TASK INSTRUCTIONS -
The expected output is each line from the one containing "Lien vers ce tirage" to the last line of the data below, set down exactly, minus the pictures.
---------- THE RECORDS ----------
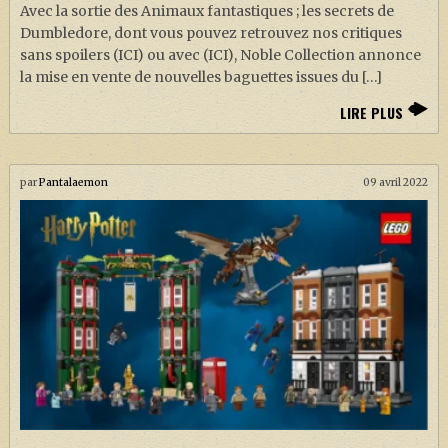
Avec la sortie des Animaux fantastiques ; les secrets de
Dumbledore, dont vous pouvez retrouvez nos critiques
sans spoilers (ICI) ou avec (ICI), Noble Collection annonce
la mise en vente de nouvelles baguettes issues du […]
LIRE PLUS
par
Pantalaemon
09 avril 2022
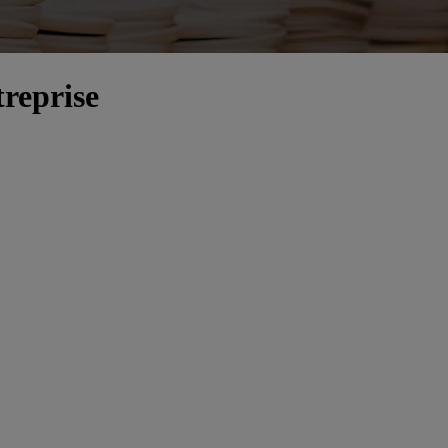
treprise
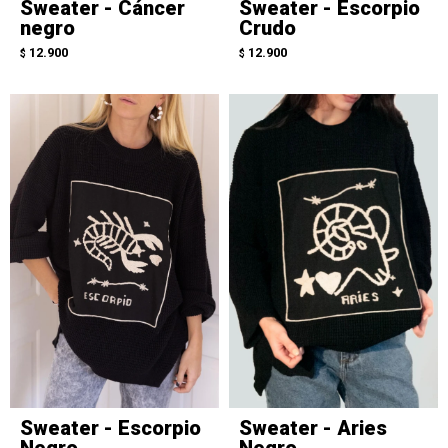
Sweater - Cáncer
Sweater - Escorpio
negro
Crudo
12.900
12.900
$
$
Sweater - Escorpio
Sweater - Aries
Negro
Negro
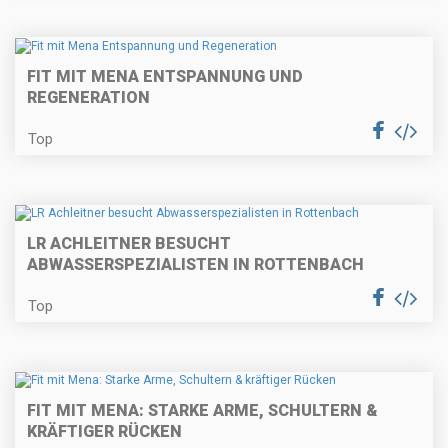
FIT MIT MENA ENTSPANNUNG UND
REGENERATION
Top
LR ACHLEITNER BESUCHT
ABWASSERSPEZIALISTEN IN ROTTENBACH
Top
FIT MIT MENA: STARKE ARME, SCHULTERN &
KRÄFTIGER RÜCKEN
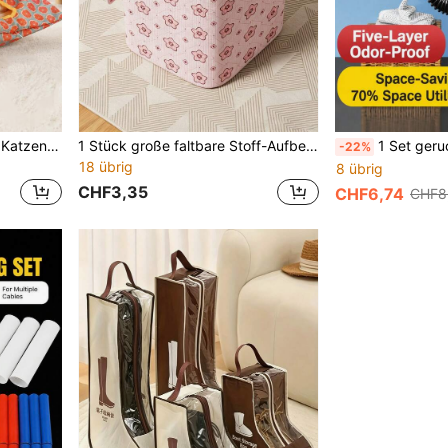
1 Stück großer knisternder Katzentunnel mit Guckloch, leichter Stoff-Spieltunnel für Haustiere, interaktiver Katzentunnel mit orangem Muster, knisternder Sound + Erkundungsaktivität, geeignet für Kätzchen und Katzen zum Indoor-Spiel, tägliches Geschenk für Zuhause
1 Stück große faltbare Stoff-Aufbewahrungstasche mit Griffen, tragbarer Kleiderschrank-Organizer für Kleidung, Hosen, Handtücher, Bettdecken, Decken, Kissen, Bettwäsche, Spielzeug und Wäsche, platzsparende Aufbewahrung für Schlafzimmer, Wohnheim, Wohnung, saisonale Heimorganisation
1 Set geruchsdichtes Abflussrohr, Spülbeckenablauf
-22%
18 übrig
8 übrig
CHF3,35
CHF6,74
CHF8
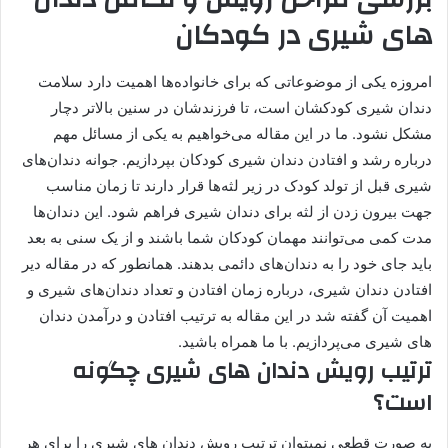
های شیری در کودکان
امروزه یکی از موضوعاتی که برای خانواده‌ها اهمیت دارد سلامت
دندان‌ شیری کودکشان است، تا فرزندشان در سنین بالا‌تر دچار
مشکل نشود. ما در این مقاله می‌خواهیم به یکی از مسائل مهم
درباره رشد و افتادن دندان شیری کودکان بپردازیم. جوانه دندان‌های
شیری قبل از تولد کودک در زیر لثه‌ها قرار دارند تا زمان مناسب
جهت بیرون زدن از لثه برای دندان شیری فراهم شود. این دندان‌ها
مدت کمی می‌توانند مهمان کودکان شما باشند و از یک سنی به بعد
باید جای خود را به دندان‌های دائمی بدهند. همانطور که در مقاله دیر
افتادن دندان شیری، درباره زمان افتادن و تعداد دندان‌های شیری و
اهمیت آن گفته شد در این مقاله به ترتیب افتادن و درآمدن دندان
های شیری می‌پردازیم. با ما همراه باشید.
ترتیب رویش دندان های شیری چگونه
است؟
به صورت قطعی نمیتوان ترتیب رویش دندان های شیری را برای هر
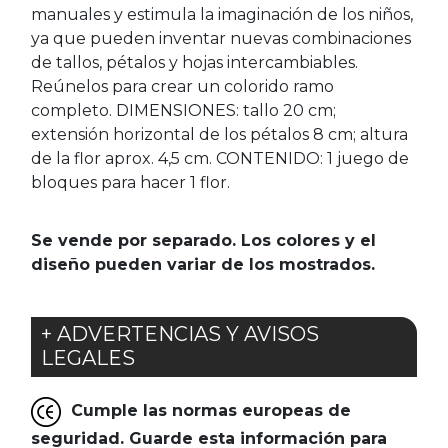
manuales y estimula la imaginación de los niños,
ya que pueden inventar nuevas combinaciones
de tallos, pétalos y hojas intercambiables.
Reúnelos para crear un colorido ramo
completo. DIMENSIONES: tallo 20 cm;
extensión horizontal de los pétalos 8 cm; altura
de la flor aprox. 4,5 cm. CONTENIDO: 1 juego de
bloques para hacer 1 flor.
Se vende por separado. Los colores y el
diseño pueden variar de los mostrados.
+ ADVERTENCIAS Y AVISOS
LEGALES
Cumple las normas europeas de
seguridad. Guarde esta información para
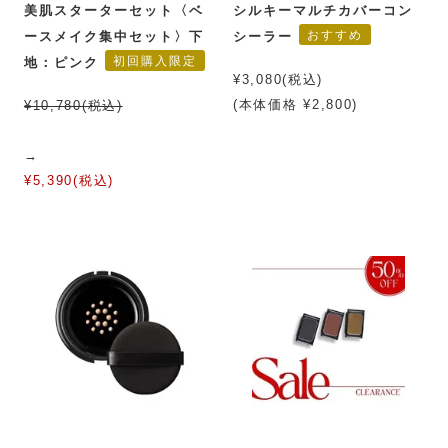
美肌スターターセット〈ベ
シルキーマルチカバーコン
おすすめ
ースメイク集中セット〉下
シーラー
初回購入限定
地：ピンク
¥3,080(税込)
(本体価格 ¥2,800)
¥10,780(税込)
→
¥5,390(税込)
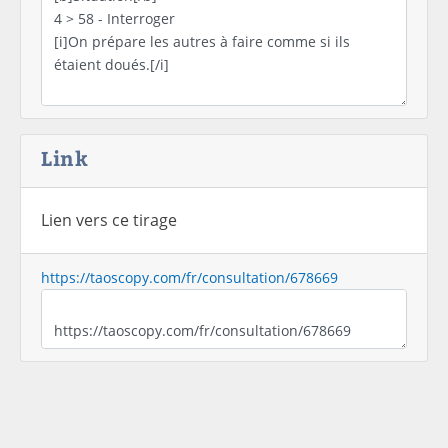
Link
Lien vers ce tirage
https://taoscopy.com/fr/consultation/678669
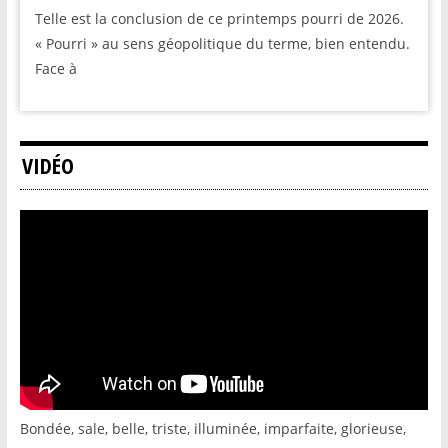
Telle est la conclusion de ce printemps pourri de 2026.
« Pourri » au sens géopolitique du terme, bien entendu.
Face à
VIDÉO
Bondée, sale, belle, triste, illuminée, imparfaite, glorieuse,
----------
WORKED SOLUTION -
Lien vers ce tirage
https://taoscopy.com/fr/consultation/678669
Telle est la conclusion de ce printemps pourri de 2026.
« Pourri » au sens géopolitique du terme, bien entendu.
Face à
VIDÉO
Bondée, sale, belle, triste, illuminée, imparfaite, glorieuse,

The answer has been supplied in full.